The fallocate command secures disk space that can contain data of a specified size before the actual data is saved. For instance, in the above example, the file1.txt file is created by securing 10 MB of disk blocks before valid data is actually stored on the file1.txt file. In this manner, pre-allocated files can be created as many as desired (12-10, 12-11, 12-12, 12-13, 12-14, 12-15, 12-16, 12-17) on the network attached disks (7-1, 7-2, 7-3) in advance.

Afterwards, pre-allocated files (12-10, 12-11, 12-12, 12-13, 12-14, 12-15, 12-16, 12-17) are assigned in exclusive way to individual computers (1-11, 1-12, 1-13). That is, a pre-allocated file is assigned to a computer and never to other computers. For example, two files 12-10, 12-11 can be assigned to computer 1-11 only, three files 12-12, 12-13, 12-14 can be assigned to computer 1-12 only, and another three files 12-15, 12-16, 12-17 can be assigned to computer 1-13 only. Each computer can write data on the pre-allocated files exclusively assigned to it and never writes data on other pre-allocated files that are not assigned to it, whereas all computers can read data from any of the pre-allocated files. In this way of assigning and writing on the pre-allocated files in exclusive way, a computer can share data files with other computers because only one computer can write data on a pre-allocated file assigned exclusively to it and other computer cannot update the data on the file but can read the file.

The reason we provide pre-allocated files before a computer starts to write data on them is to maintain the integrity file system when individual computers write and read data on and from the files assigned exclusively to each computer. The integrity of a file system is maintained when the meta data such as inode (index node) remain consistent on the files stored in the file system. The inode is a data structure in a Unix style file system that has information on which disk block stores which portion of data stored in the file. Pre-allocation of files and assignment of pre-allocated files to different computers exclusively guarantees the meta data such as inode of the files will remain the same because a set of fixed disk blocks allocated to the pre-allocated files a priori will never be replaced with other disk blocks as long as the size of data stored on the file does not exceed the size of disk space pre-allocated to it, and only one computer can update data on a pre-allocated file in particular. Therefore, sharing a file in the present invention is achieved such that a computer can update data on a pre-allocated file assigned exclusively to it whereas other computers can read data from the file without compromising the file system integrity.

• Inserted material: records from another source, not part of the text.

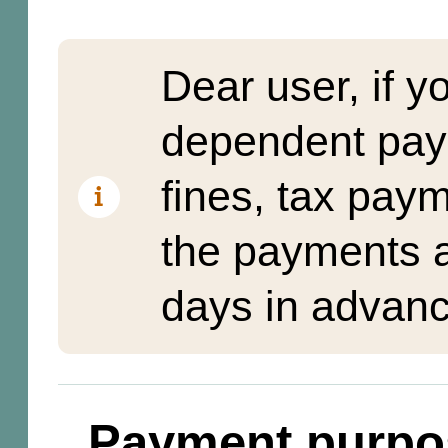
Dear user, if y
dependent pay
fines, tax pay
the payments a
days in advanc
Payment purpo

Following snippet shows a mapper process in a Linux system opens a pre-allocated file assigned to it and writes data on the file that is shared with reducer processes. The program below assumes that there are 4000 bytes of data on an array buf and that the file file1.txt is the name of the pre-allocated file located on directory /shared.

char buf[4000];

(1)int fd = open(＂/shared/file1.txt＂, O_RDWR);

(2)write(fd, buf, 4000);

(3)fsync(fd);

(4)int fd_device = open("/dev/sda", O_RDWR);

(5)fsync(fd_device);

(6)close(fd);

(7)close(fd_device);

After the writing of data on the file is completed, the file data and the relevant metadata must be synchronized on the disk so that other computers that want to read the file can access and read the correctly synchronized data of the file. fd of line (1) of the above program is the file descriptor returned by the operating system as the result of opening the file file1.txt with read/write privilege. In order to open a file with both read and write privileges, O_RDWR flag needs to be specified as the second argument of the open system call. As shown in line (2) of the program, the write system call is invoked to execute writing of data on the opened file, file1.txt. Line (3) of the program above invokes the fsync system call, which synchronizes the data written on the file file1.txt to force the data that have been written on the file to be stored physically on the disk instead of being remained on the buffer cache; doing so allows other computers that share the file, i.e., file1.txt in this example to read the correct data on the file when reading it. In addition to the data of the file, the relevant metadata regarding the file must be reflected and stored on the disk; for this, the disk device shared by the mapper and the reducers, /dev/sda, in the example, on which the file is located has to be synchronized as shown in line (5) of the program above. Because the operating system treats the disk device as a file s, the open system call is invoked on the disk device to get the file descriptor of the disk device file as shown in line (4) of the program. After the file data and the disk device are synchronized, the close system call is invoked as in lines (6) and (7) to terminate the use of the file and the disk device.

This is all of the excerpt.